Однажды на выходе из больницы меня перехватил какой-то военный. Он долго ничего не мог сказать, все оглядывался на беременную Катю. И я каким-то восемьдесят седьмым чувством уловила, что его почему-то успокаивает чужая беременность. Есть такой тип людей. Они душой припадают к беременному миру. Мол, не страшно, нечего бояться, если все продолжается…
— Как она? — тихо спросил он.
А! Вот ты кто! — поняла я. Лютый гнев охватил меня всю. И робкий взгляд военного в сторону Кати обернулся во мне жабой.
— Уже беременных переписываете? — почти закричала я. — Ваша армия когда-нибудь нажрется крови?
— Тетя Саша! — остановила меня Катя и сделала это вовремя: еще минута, и я бы его ударила, ибо в нем сейчас заключалось первозло мира. Собирание денег для спасения неузнаваемых сыновей, готовность матери идти в этом до конца. И вот он, конец. Она сидит там, у окошка с решеткой, красавица-чудовище. А он, жеребец, видите ли, интересуется: как, мол, и что… Катя рассыпала мое зло. Благодаря ей, хотя она просто была рядом, я увидела человека с измученным лицом, не вепря, не жеребца, не идолища поганого. Человек был несчастен. У счастливых нет органа, вырабатывающего муку сердца. Нет фермента муки. Способность виноватиться, а значит, сопереживать — уже поход в люди. И я еще не среди них. Я топчусь, стараясь выйти из слов и мыслей, которыми себя опутала.
— Как — как? — отвечаю я на вопрос, заданный мне сто лет назад. — Скверно.
— Но немножечко и лучше, — мягко объясняет Катя. — Нет, правда. Есть положительная динамика.
— Господи, помоги ей! — бормочет служивый. Потом он лезет в карман и достает деньги. У него дрожат руки, когда он бросает их мне в полиэтиленовый пакет с портретом Киркорова, который глубокой глоткой обещает нам всем нечто по имени «шико дам». Хотелось бы знать: съедобное это или несъедобное?
— Ей они сейчас нужнее, — говорит человек. — Лекарства теперь дорогие. А мальчиков я уже прикрыл. Даже не сомневайтесь… Скажите ей об этом. И еще… что я…
Он плачет, этот военком, и я даю ему чистый носовой платок. Но он достает свой, белее белого, он тихонечко хрюкает в него, а когда он подымает глаза, я вижу, что они у него синее синего…
— Почему мы не сразу делаемся людьми? — спрашиваю я.
— Хотелось бы знать, — отвечает военком и обращается к Кате: — У вас уже скоро?
— Успеть бы доехать, — смеется Катя.
— Берегите себя, — бормочет военком. Ну прямо ангелы поют в районе психиатрички. И отнюдь не злыми голосами.
— Кто он? — спрашивает меня Катя.
— Кто-кто, дед Пихто, — отвечаю я.
— И мама молчит, как партизан, — говорит Катя, но я не лезу. Давно знаю: если чего-то не знаешь — значит, тому и не надо знаться.

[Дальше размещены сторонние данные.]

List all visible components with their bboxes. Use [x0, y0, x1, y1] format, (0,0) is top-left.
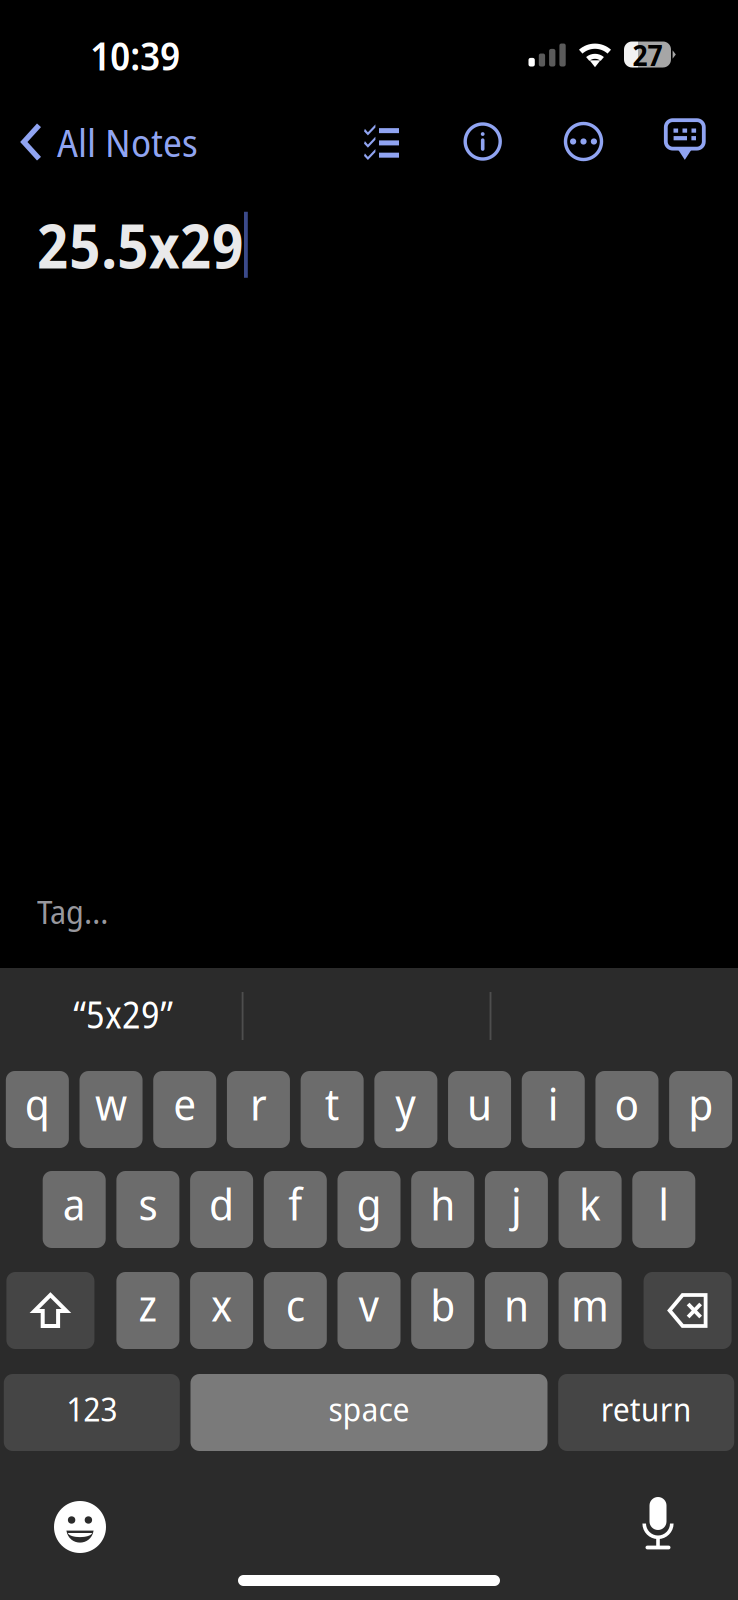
- button[interactable]: v: [338, 1272, 400, 1349]
- staticText: p: [688, 1074, 713, 1133]
- button[interactable]: return: [558, 1374, 734, 1451]
- button[interactable]: Checklist: [352, 112, 410, 170]
- button[interactable]: Info: [454, 112, 512, 170]
- staticText: g: [356, 1174, 382, 1233]
- button[interactable]: c: [264, 1272, 327, 1349]
- button[interactable]: n: [485, 1272, 548, 1349]
- staticText: i: [548, 1074, 559, 1133]
- button[interactable]: j: [485, 1171, 548, 1248]
- button[interactable]: l: [632, 1171, 695, 1248]
- staticText: t: [325, 1074, 340, 1133]
- staticText: y: [395, 1074, 416, 1133]
- staticText: n: [504, 1274, 529, 1334]
- button[interactable]: space: [190, 1374, 548, 1451]
- button[interactable]: All Notes: [0, 109, 216, 175]
- button[interactable]: d: [190, 1171, 253, 1248]
- button[interactable]: More: [554, 112, 612, 170]
- staticText: 123: [66, 1386, 117, 1431]
- staticText: f: [288, 1174, 302, 1233]
- staticText: c: [286, 1274, 305, 1334]
- button[interactable]: f: [264, 1171, 327, 1248]
- button[interactable]: h: [411, 1171, 474, 1248]
- button[interactable]: Tag…: [0, 885, 738, 937]
- staticText: 25.5x29: [37, 203, 244, 286]
- staticText: s: [138, 1174, 157, 1233]
- staticText: u: [467, 1074, 492, 1133]
- staticText: a: [63, 1174, 86, 1233]
- button[interactable]: Dictation: [625, 1497, 691, 1557]
- button[interactable]: k: [559, 1171, 622, 1248]
- staticText: b: [430, 1274, 455, 1334]
- staticText: m: [571, 1274, 609, 1334]
- staticText: Tag…: [37, 888, 108, 934]
- staticText: v: [358, 1274, 380, 1334]
- button[interactable]: 123: [4, 1374, 180, 1451]
- button[interactable]: w: [80, 1071, 143, 1148]
- button[interactable]: e: [153, 1071, 216, 1148]
- button[interactable]: q: [6, 1071, 69, 1148]
- button[interactable]: Shift: [6, 1272, 94, 1349]
- button[interactable]: i: [522, 1071, 585, 1148]
- staticText: x: [211, 1274, 232, 1334]
- staticText: r: [250, 1074, 267, 1133]
- button[interactable]: Hide Keyboard: [656, 111, 714, 169]
- staticText: q: [25, 1074, 50, 1133]
- staticText: k: [579, 1174, 601, 1233]
- staticText: “5x29”: [73, 989, 173, 1039]
- staticText: All Notes: [57, 116, 198, 168]
- staticText: d: [209, 1174, 234, 1233]
- button[interactable]: p: [669, 1071, 732, 1148]
- button[interactable]: b: [411, 1272, 474, 1349]
- button[interactable]: Delete: [644, 1272, 732, 1349]
- button[interactable]: u: [448, 1071, 511, 1148]
- button[interactable]: x: [190, 1272, 253, 1349]
- button[interactable]: a: [43, 1171, 106, 1248]
- staticText: 10:39: [90, 28, 180, 82]
- button[interactable]: t: [301, 1071, 364, 1148]
- staticText: h: [430, 1174, 455, 1233]
- button[interactable]: o: [596, 1071, 658, 1148]
- button[interactable]: z: [116, 1272, 179, 1349]
- button[interactable]: y: [374, 1071, 437, 1148]
- staticText: space: [328, 1386, 410, 1431]
- staticText: z: [138, 1274, 157, 1334]
- staticText: j: [511, 1174, 522, 1233]
- button[interactable]: s: [116, 1171, 179, 1248]
- staticText: e: [173, 1074, 196, 1133]
- staticText: o: [614, 1074, 640, 1133]
- staticText: w: [95, 1074, 127, 1133]
- staticText: 27: [632, 34, 662, 74]
- button[interactable]: g: [338, 1171, 400, 1248]
- staticText: return: [601, 1386, 692, 1431]
- button[interactable]: m: [559, 1272, 622, 1349]
- button[interactable]: Emoji: [47, 1497, 113, 1557]
- button[interactable]: r: [227, 1071, 290, 1148]
- staticText: l: [658, 1174, 669, 1233]
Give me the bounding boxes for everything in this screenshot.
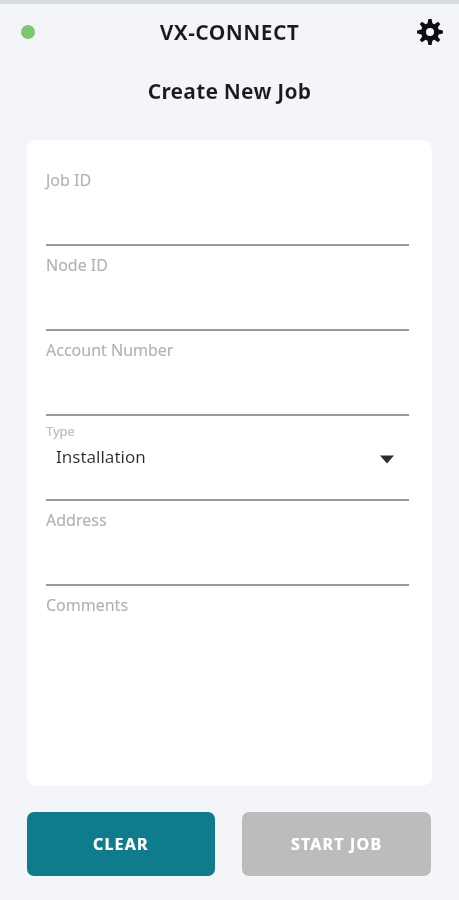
staticText: Job ID bbox=[46, 169, 92, 191]
staticText: Installation bbox=[56, 445, 146, 468]
button[interactable]: Job ID bbox=[27, 161, 432, 246]
staticText: Comments bbox=[46, 594, 129, 616]
staticText: CLEAR bbox=[93, 833, 149, 855]
button[interactable]: Type bbox=[27, 416, 432, 501]
button[interactable]: CLEAR bbox=[27, 812, 215, 876]
button[interactable]: Node ID bbox=[27, 246, 432, 331]
staticText: Address bbox=[46, 509, 107, 531]
button[interactable]: Settings bbox=[414, 16, 446, 48]
staticText: START JOB bbox=[291, 833, 383, 855]
staticText: Type bbox=[46, 422, 75, 440]
staticText: Node ID bbox=[46, 254, 108, 276]
button[interactable]: Connected status bbox=[21, 25, 35, 39]
button[interactable]: START JOB bbox=[242, 812, 431, 876]
button[interactable]: Address bbox=[27, 501, 432, 586]
staticText: Create New Job bbox=[0, 77, 459, 106]
button[interactable]: Comments bbox=[27, 586, 432, 672]
staticText: VX-CONNECT bbox=[0, 18, 459, 47]
button[interactable]: Account Number bbox=[27, 331, 432, 416]
staticText: Account Number bbox=[46, 339, 174, 361]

— Все не так, — говорю я. — Самое сладкое то, что скрывают и прячут. Хочется в это носом, носом… И рыть, рыть…
— Ваше поколение, — смеется Катя. — А все не так. Знание тут. — Катя подняла ладошку и как бы сдунула с нее перышко. — Знание всегда рядом, оно никогда с тобой не играет в прятки и тем более не побуждает делать лишнюю работу. Типа рыть. Надо слушать и слышать… Надо дышать в пандан ветру. Все уже было, и будет то же… Оглянись во вчера — увидишь завтра.
— Это чья философия — бедуинов или бабуинов? Или кто там бьет в колотушку?